In our process, we don’t even know who the founder is until almost the very end. We apply a nearly founder-anonymous selection process. We go through our criteria for selection. Are they building transformational proprietary tech? Does their industry need this tech to move forward? What’s their economic moat? Near the end of our due diligence process, we then ask, who is the founder and their team? But by this point, we have already established whether or not they’re a good fit.
For example, the New York Symphony conducted a unique experiment in the 1970s to address gender inequality. The orchestra had recently been accused of sexism and discrimination against woman musicians, so the music director decided to try a new approach: conducting auditions with a screen between the judges and auditioners. This innovative approach proved successful. Within just two years, the number of women musicians almost doubled. The idea of VC firms developing their own nearly founder-anonymous selection process can help them build more diverse investment portfolios.

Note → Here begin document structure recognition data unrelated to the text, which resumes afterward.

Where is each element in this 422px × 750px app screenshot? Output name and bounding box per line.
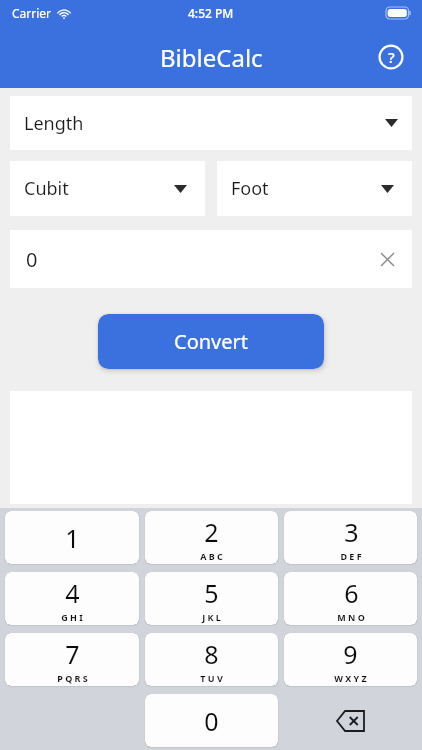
button[interactable]: 3 [284, 511, 417, 564]
button[interactable]: 9 [284, 633, 417, 686]
staticText: 9 [343, 637, 358, 671]
staticText: A B C [200, 550, 223, 562]
button[interactable]: Length [10, 96, 412, 150]
staticText: Cubit [24, 176, 69, 201]
button[interactable]: 0 [145, 694, 278, 747]
button[interactable]: Clear [374, 246, 400, 272]
staticText: BibleCalc [160, 41, 263, 74]
staticText: 0 [26, 246, 38, 273]
staticText: 4 [65, 576, 80, 610]
staticText: 2 [204, 515, 219, 549]
staticText: Convert [174, 328, 249, 355]
button[interactable]: 2 [145, 511, 278, 564]
staticText: Foot [231, 176, 269, 201]
button[interactable]: Help [372, 38, 410, 76]
button[interactable]: Backspace [284, 694, 417, 747]
staticText: Carrier [12, 5, 52, 21]
staticText: 0 [204, 704, 219, 738]
button[interactable]: 0 [10, 230, 412, 288]
staticText: D E F [340, 550, 362, 562]
button[interactable]: 4 [5, 572, 139, 625]
staticText: 8 [204, 637, 219, 671]
button[interactable]: 6 [284, 572, 417, 625]
button[interactable]: Cubit [10, 161, 205, 216]
staticText: P Q R S [57, 672, 88, 684]
button[interactable]: 8 [145, 633, 278, 686]
staticText: 7 [65, 637, 80, 671]
button[interactable]: 5 [145, 572, 278, 625]
button[interactable]: 1 [5, 511, 139, 564]
staticText: M N O [337, 611, 365, 623]
staticText: 1 [65, 521, 80, 555]
staticText: 5 [204, 576, 219, 610]
staticText: 4:52 PM [188, 5, 234, 21]
staticText: ? [388, 47, 395, 67]
button[interactable]: Convert [98, 314, 324, 369]
staticText: G H I [61, 611, 83, 623]
staticText: 3 [344, 515, 359, 549]
staticText: J K L [202, 611, 221, 623]
button[interactable]: Foot [217, 161, 412, 216]
staticText: 6 [344, 576, 359, 610]
button[interactable]: 7 [5, 633, 139, 686]
staticText: Length [24, 111, 84, 136]
staticText: T U V [200, 672, 223, 684]
staticText: W X Y Z [334, 672, 367, 684]
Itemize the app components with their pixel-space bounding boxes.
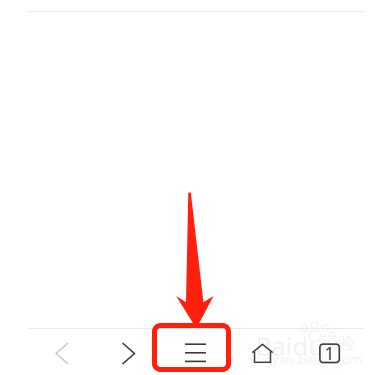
staticText: jingyan.baidu.com <box>250 350 362 368</box>
button[interactable]: Home <box>232 330 294 375</box>
staticText: 1 <box>325 342 335 365</box>
button[interactable]: Forward <box>98 330 160 375</box>
button[interactable]: Menu <box>162 330 228 375</box>
button[interactable]: Back <box>31 330 93 375</box>
staticText: Baidu <box>256 329 324 363</box>
staticText: 经验 <box>321 332 355 354</box>
button[interactable]: Tabs <box>299 330 361 375</box>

3. Design for the least privileged and benefit everyone.
The “curb-cut effect” describes how curb cuts on sidewalks came about from a need to ensure those with disabilities — for example, people who use wheelchairs — could use sidewalks without the jarring transition from sidewalk to street. Transportation planners created curb cuts that eased that transition to a gentle slope. The unintended positive side effect was that, although curb cuts were designed for those with disabilities, everyone loved them: parents pushing strollers, cyclists, and even nondisabled pedestrians. The curb-cut effect instructs that when we design for one group, everyone benefits.
There are still systemic issues at play in the venture capital world that contribute significantly to disparities in accessing resources. But with greater awareness of these issues comes great potential for change centered around creating more equitable opportunities within entrepreneurship and society at large. When that happens, we all benefit.
Yinka Faleti is a partner at Ascend Venture Capital, a thematic venture capital firm in St. Louis that provides early-stage financial and operational support to data-centric transformational tech startups. Faleti focuses on generating capital for follow-on investment in portfolio companies that are thriving.